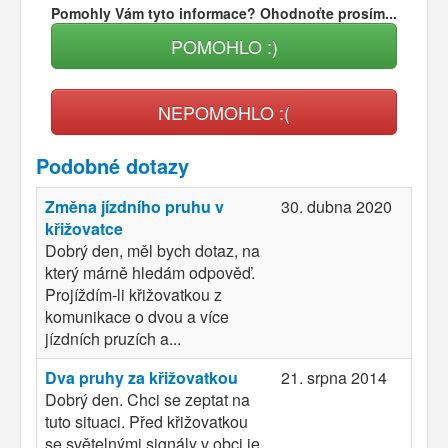
Pomohly Vám tyto informace? Ohodnoťte prosím...
POMOHLO :)
NEPOMOHLO :(
Podobné dotazy
Změna jízdního pruhu v
30. dubna 2020
křižovatce
Dobrý den, měl bych dotaz, na
který márně hledám odpověď.
Projíždím-li křižovatkou z
komunikace o dvou a více
jízdních pruzích a...
Dva pruhy za křižovatkou
21. srpna 2014
Dobrý den. Chci se zeptat na
tuto situaci. Před křižovatkou
se světelnými signály v obci je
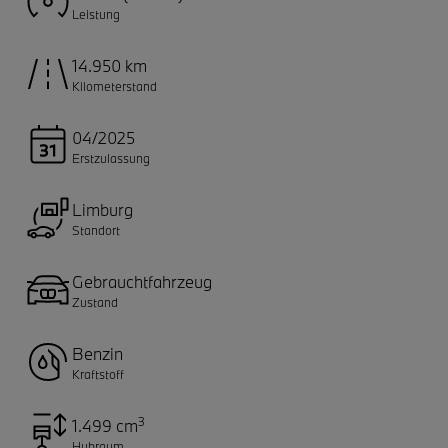
Leistung
14.950 km
Kilometerstand
04/2025
Erstzulassung
Limburg
Standort
Gebrauchtfahrzeug
Zustand
Benzin
Kraftstoff
3
1.499 cm
Hubraum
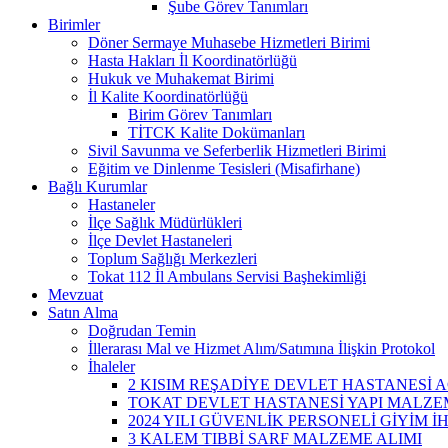
Şube Görev Tanımları
Birimler
Döner Sermaye Muhasebe Hizmetleri Birimi
Hasta Hakları İl Koordinatörlüğü
Hukuk ve Muhakemat Birimi
İl Kalite Koordinatörlüğü
Birim Görev Tanımları
TİTCK Kalite Dokümanları
Sivil Savunma ve Seferberlik Hizmetleri Birimi
Eğitim ve Dinlenme Tesisleri (Misafirhane)
Bağlı Kurumlar
Hastaneler
İlçe Sağlık Müdürlükleri
İlçe Devlet Hastaneleri
Toplum Sağlığı Merkezleri
Tokat 112 İl Ambulans Servisi Başhekimliği
Mevzuat
Satın Alma
Doğrudan Temin
İllerarası Mal ve Hizmet Alım/Satımına İlişkin Protokol
İhaleler
2 KISIM REŞADİYE DEVLET HASTANESİ A
TOKAT DEVLET HASTANESİ YAPI MALZEM
2024 YILI GÜVENLİK PERSONELİ GİYİM İ
3 KALEM TIBBİ SARF MALZEME ALIMI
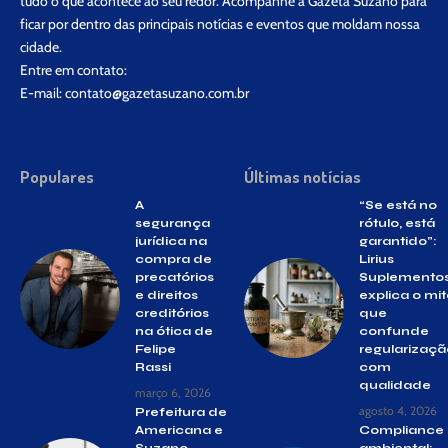
tudo o que acontece ao seu redor. Acompanhe a Gazeta Suzano para
ficar por dentro das principais notícias e eventos que moldam nossa
cidade.
Entre em contato:
E-mail:
contato@gazetasuzano.com.br
Populares
Últimas notícias
A
“Se está no
segurança
rótulo, está
jurídica na
garantido”:
compra de
Lirius
precatórios
Suplemento
e direitos
explica o mi
creditórios
que
na ótica de
confunde
Felipe
regularizaçã
Rassi
com
qualidade
março 6, 2026
agosto 4, 2026
Prefeitura de
Americana e
Compliance
Suzano
ambiental:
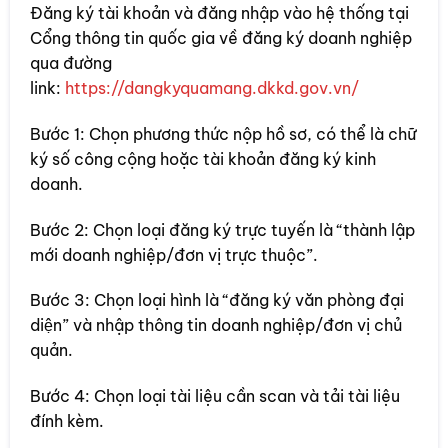
Đăng ký tài khoản và đăng nhập vào hệ thống tại
Cổng thông tin quốc gia về đăng ký doanh nghiệp
qua đường
link:
https://dangkyquamang.dkkd.gov.vn/
Bước 1: Chọn phương thức nộp hồ sơ, có thể là chữ
ký số công cộng hoặc tài khoản đăng ký kinh
doanh.
Bước 2: Chọn loại đăng ký trực tuyến là “thành lập
mới doanh nghiệp/đơn vị trực thuộc”.
Bước 3: Chọn loại hình là “đăng ký văn phòng đại
diện” và nhập thông tin doanh nghiệp/đơn vị chủ
quản.
Bước 4: Chọn loại tài liệu cần scan và tải tài liệu
đính kèm.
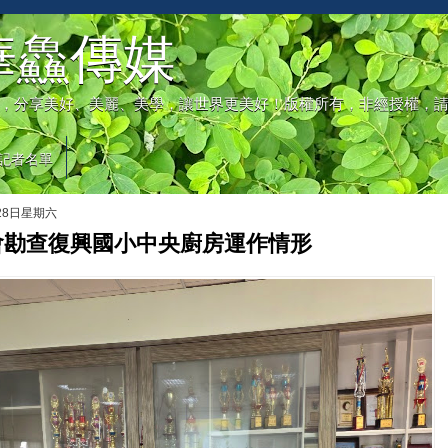
華鱻傳媒
，分享美好、美麗、美學，讓世界更美好！版權所有，非經授權，
記者名單
月28日星期六
會勘查復興國小中央廚房運作情形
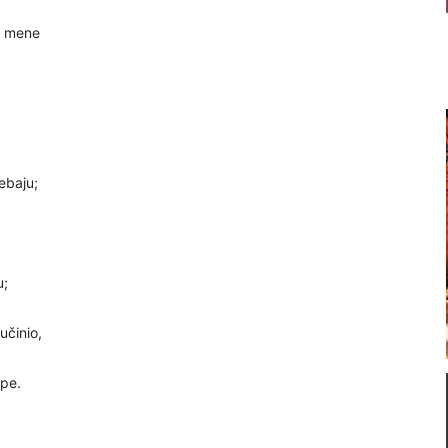
a mene
ebaju;
u;
učinio,
ope.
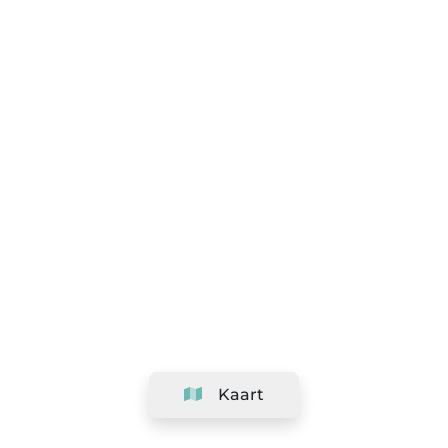
Kaart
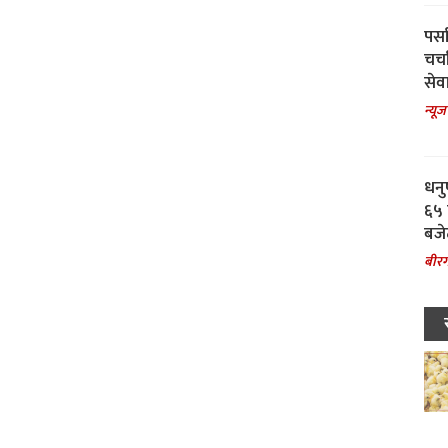
पर्स
चर्
सेवा
न्यूज
धनु
६५ 
बजे
बीरग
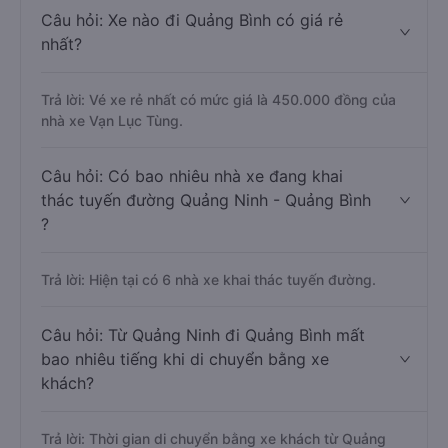
Câu hỏi: Xe nào đi Quảng Bình có giá rẻ
nhất?
Trả lời: Vé xe rẻ nhất có mức giá là 450.000 đồng của
nhà xe Vạn Lục Tùng.
Câu hỏi: Có bao nhiêu nhà xe đang khai
thác tuyến đường Quảng Ninh - Quảng Bình
?
Trả lời: Hiện tại có 6 nhà xe khai thác tuyến đường.
Câu hỏi: Từ Quảng Ninh đi Quảng Bình mất
bao nhiêu tiếng khi di chuyển bằng xe
khách?
Trả lời: Thời gian di chuyển bằng xe khách từ Quảng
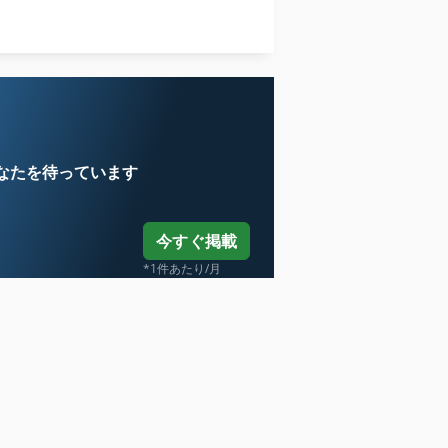
産業用掃除機
用紙計数機
なたを待っています
今すぐ掲載
*1件あたり/月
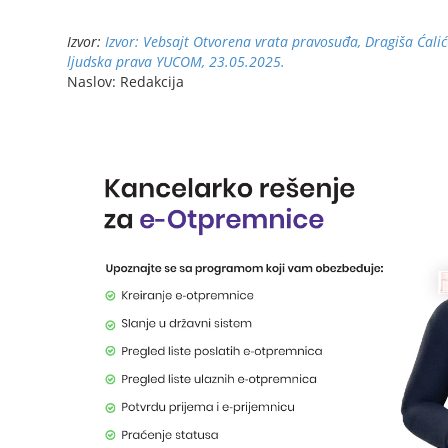
Izvor:
Izvor: Vebsajt Otvorena vrata pravosuđa, Dragiša Ćalić
ljudska prava YUCOM, 23.05.2025.
Naslov: Redakcija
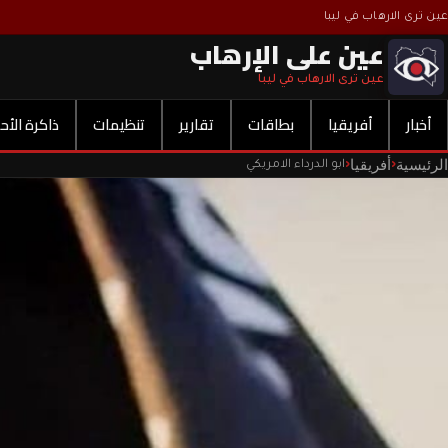
عين ترى الارهاب في ليبا
عين على الإرهاب
عين ترى الارهاب في ليبا
أخبار
أفريقيا
بطاقات
تقارير
تنظيمات
ذاكرة الأح
الرئيسية
أفريقيا
‹
‹
ابو الدرداء الامريكي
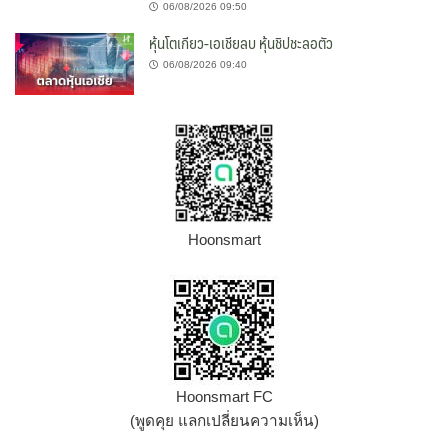
06/08/2026 09:50
หุ้นโตเกียว-เอเชียลบ หุ้นชิปชะลอตัว
06/08/2026 09:40
Hoonsmart
Hoonsmart FC
(พูดคุย แลกเปลี่ยนความเห็น)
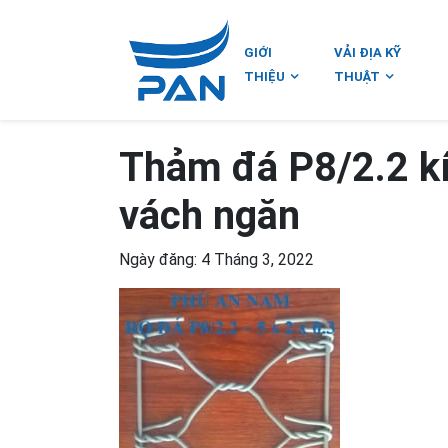
GIỚI
VẢI ĐỊA KỸ
THIỆU
THUẬT
Thảm đá P8/2.2 k
vách ngăn
Ngày đăng: 4 Tháng 3, 2022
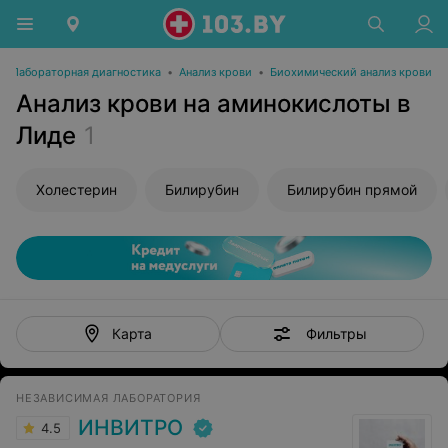
•
Лабораторная диагностика
•
Анализ крови
•
Биохимический анализ крови
Анализ крови на аминокислоты в
Лиде
1
Холестерин
Билирубин
Билирубин прямой
Фильтры
Карта
НЕЗАВИСИМАЯ ЛАБОРАТОРИЯ
ИНВИТРО
4.5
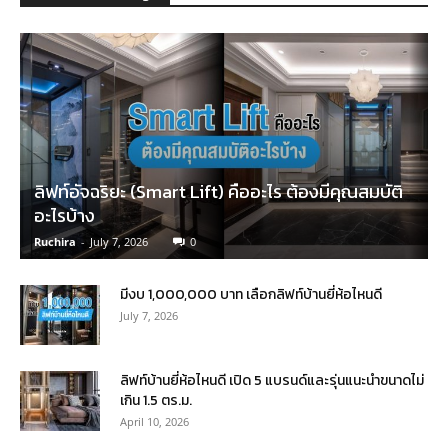
ลิฟท์อัจฉริยะ (Smart Lift) คืออะไร ต้องมีคุณสมบัติ
อะไรบ้าง
Ruchira
-
July 7, 2026
0
มีงบ 1,000,000 บาท เลือกลิฟท์บ้านยี่ห้อไหนดี
July 7, 2026
ลิฟท์บ้านยี่ห้อไหนดี เปิด 5 แบรนด์และรุ่นแนะนำขนาดไม่
เกิน 1.5 ตร.ม.
April 10, 2026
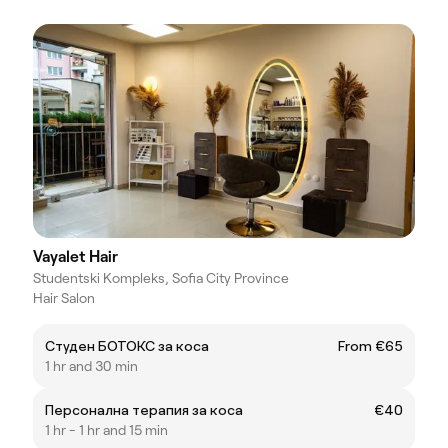
Vayalet Hair
Studentski Kompleks, Sofia City Province
Hair Salon
Студен БОТОКС за коса
From €65
1 hr and 30 min
Персонална терапия за коса
€40
1 hr - 1 hr and 15 min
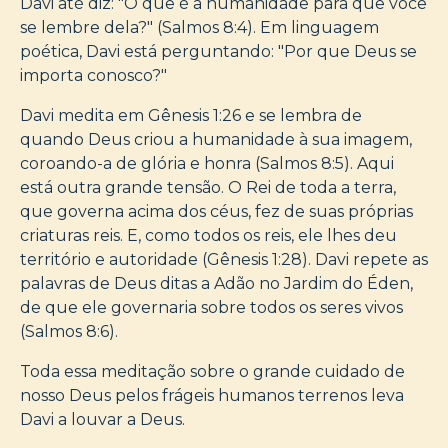
Davi até diz: "O que é a humanidade para que você
se lembre dela?" (Salmos 8:4). Em linguagem
poética, Davi está perguntando: "Por que Deus se
importa conosco?"
Davi medita em Gênesis 1:26 e se lembra de
quando Deus criou a humanidade à sua imagem,
coroando-a de glória e honra (Salmos 8:5). Aqui
está outra grande tensão. O Rei de toda a terra,
que governa acima dos céus, fez de suas próprias
criaturas reis. E, como todos os reis, ele lhes deu
território e autoridade (Gênesis 1:28). Davi repete as
palavras de Deus ditas a Adão no Jardim do Éden,
de que ele governaria sobre todos os seres vivos
(Salmos 8:6).
Toda essa meditação sobre o grande cuidado de
nosso Deus pelos frágeis humanos terrenos leva
Davi a louvar a Deus.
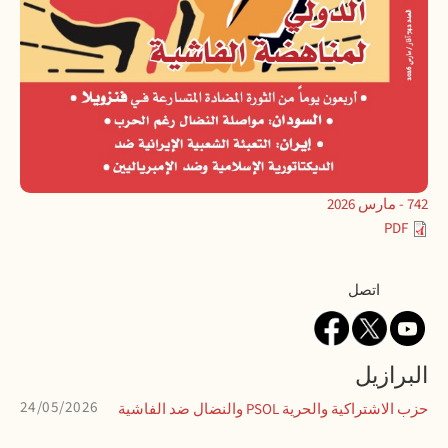
742 - مارس 2026
PDF
Contact
اتصل
البرازيل
24/05/2026
حزب الاشتراكية والحرية PSOL والنضال ضد الفاشية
◆ ◆ ◆
[Task instructions]: Pictures do not belong in the copy. Please reproduce the entries above exactly otherwise.

[Answer box]:
Pomohly Vám tyto informace? Ohodnoťte prosím...
POMOHLO :)
NEPOMOHLO :(
Podobné dotazy
Změna jízdního pruhu v
30. dubna 2020
křižovatce
Dobrý den, měl bych dotaz, na
který márně hledám odpověď.
Projíždím-li křižovatkou z
komunikace o dvou a více
jízdních pruzích a...
Dva pruhy za křižovatkou
21. srpna 2014
Dobrý den. Chci se zeptat na
tuto situaci. Před křižovatkou
se světelnými signály v obci je
Leistung
14.950 km
Kilometerstand
04/2025
Erstzulassung
Limburg
Standort
Gebrauchtfahrzeug
Zustand
Benzin
Kraftstoff
3
1.499 cm
Hubraum
Şube Görev Tanımları
Birimler
Döner Sermaye Muhasebe Hizmetleri Birimi
Hasta Hakları İl Koordinatörlüğü
Hukuk ve Muhakemat Birimi
İl Kalite Koordinatörlüğü
Birim Görev Tanımları
TİTCK Kalite Dokümanları
Sivil Savunma ve Seferberlik Hizmetleri Birimi
Eğitim ve Dinlenme Tesisleri (Misafirhane)
Bağlı Kurumlar
Hastaneler
İlçe Sağlık Müdürlükleri
İlçe Devlet Hastaneleri
Toplum Sağlığı Merkezleri
Tokat 112 İl Ambulans Servisi Başhekimliği
Mevzuat
Satın Alma
Doğrudan Temin
İllerarası Mal ve Hizmet Alım/Satımına İlişkin Protokol
İhaleler
2 KISIM REŞADİYE DEVLET HASTANESİ A
TOKAT DEVLET HASTANESİ YAPI MALZEM
2024 YILI GÜVENLİK PERSONELİ GİYİM İ
3 KALEM TIBBİ SARF MALZEME ALIMI
tudo o que acontece ao seu redor. Acompanhe a Gazeta Suzano para
ficar por dentro das principais notícias e eventos que moldam nossa
cidade.
Entre em contato:
E-mail:
contato@gazetasuzano.com.br
Populares
Últimas notícias
A
“Se está no
segurança
rótulo, está
jurídica na
garantido”:
compra de
Lirius
precatórios
Suplemento
e direitos
explica o mi
creditórios
que
na ótica de
confunde
Felipe
regularizaçã
Rassi
com
qualidade
março 6, 2026
agosto 4, 2026
Prefeitura de
Americana e
Compliance
Suzano
ambiental:
Đăng ký tài khoản và đăng nhập vào hệ thống tại
Cổng thông tin quốc gia về đăng ký doanh nghiệp
qua đường
link:
https://dangkyquamang.dkkd.gov.vn/
Bước 1: Chọn phương thức nộp hồ sơ, có thể là chữ
ký số công cộng hoặc tài khoản đăng ký kinh
doanh.
Bước 2: Chọn loại đăng ký trực tuyến là “thành lập
mới doanh nghiệp/đơn vị trực thuộc”.
Bước 3: Chọn loại hình là “đăng ký văn phòng đại
diện” và nhập thông tin doanh nghiệp/đơn vị chủ
quản.
Bước 4: Chọn loại tài liệu cần scan và tải tài liệu
đính kèm.
華鱻傳媒
，分享美好、美麗、美學，讓世界更美好！版權所有，非經授權，
記者名單
月28日星期六
會勘查復興國小中央廚房運作情形
a mene
ebaju;
u;
učinio,
ope.
Kaart
पर्स
चर्
सेवा
न्यूज
धनु
६५ 
बजे
बीरग
Câu hỏi: Xe nào đi Quảng Bình có giá rẻ
nhất?
Trả lời: Vé xe rẻ nhất có mức giá là 450.000 đồng của
nhà xe Vạn Lục Tùng.
Câu hỏi: Có bao nhiêu nhà xe đang khai
thác tuyến đường Quảng Ninh - Quảng Bình
?
Trả lời: Hiện tại có 6 nhà xe khai thác tuyến đường.
Câu hỏi: Từ Quảng Ninh đi Quảng Bình mất
bao nhiêu tiếng khi di chuyển bằng xe
khách?
Trả lời: Thời gian di chuyển bằng xe khách từ Quảng
産業用掃除機
用紙計数機
なたを待っています
今すぐ掲載
*1件あたり/月
Izvor:
Izvor: Vebsajt Otvorena vrata pravosuđa, Dragiša Ćalić
ljudska prava YUCOM, 23.05.2025.
Naslov: Redakcija
عين ترى الارهاب في ليبا
عين على الإرهاب
عين ترى الارهاب في ليبا
أخبار
أفريقيا
بطاقات
تقارير
تنظيمات
ذاكرة الأح
الرئيسية
أفريقيا
‹
‹
ابو الدرداء الامريكي
06/08/2026 09:50
หุ้นโตเกียว-เอเชียลบ หุ้นชิปชะลอตัว
06/08/2026 09:40
Hoonsmart
Hoonsmart FC
(พูดคุย แลกเปลี่ยนความเห็น)
GIỚI
VẢI ĐỊA KỸ
THIỆU
THUẬT
Thảm đá P8/2.2 k
vách ngăn
Ngày đăng: 4 Tháng 3, 2022
•
Лабораторная диагностика
•
Анализ крови
•
Биохимический анализ крови
Анализ крови на аминокислоты в
Лиде
1
Холестерин
Билирубин
Билирубин прямой
Фильтры
Карта
НЕЗАВИСИМАЯ ЛАБОРАТОРИЯ
ИНВИТРО
4.5
ลิฟท์อัจฉริยะ (Smart Lift) คืออะไร ต้องมีคุณสมบัติ
อะไรบ้าง
Ruchira
-
July 7, 2026
0
มีงบ 1,000,000 บาท เลือกลิฟท์บ้านยี่ห้อไหนดี
July 7, 2026
ลิฟท์บ้านยี่ห้อไหนดี เปิด 5 แบรนด์และรุ่นแนะนำขนาดไม่
เกิน 1.5 ตร.ม.
April 10, 2026
Vayalet Hair
Studentski Kompleks, Sofia City Province
Hair Salon
Студен БОТОКС за коса
From €65
1 hr and 30 min
Персонална терапия за коса
€40
1 hr - 1 hr and 15 min
Davi até diz: "O que é a humanidade para que você
se lembre dela?" (Salmos 8:4). Em linguagem
poética, Davi está perguntando: "Por que Deus se
importa conosco?"
Davi medita em Gênesis 1:26 e se lembra de
quando Deus criou a humanidade à sua imagem,
coroando-a de glória e honra (Salmos 8:5). Aqui
está outra grande tensão. O Rei de toda a terra,
que governa acima dos céus, fez de suas próprias
criaturas reis. E, como todos os reis, ele lhes deu
território e autoridade (Gênesis 1:28). Davi repete as
palavras de Deus ditas a Adão no Jardim do Éden,
de que ele governaria sobre todos os seres vivos
(Salmos 8:6).
Toda essa meditação sobre o grande cuidado de
nosso Deus pelos frágeis humanos terrenos leva
Davi a louvar a Deus.
742 - مارس 2026
PDF
Contact
اتصل
البرازيل
24/05/2026
حزب الاشتراكية والحرية PSOL والنضال ضد الفاشية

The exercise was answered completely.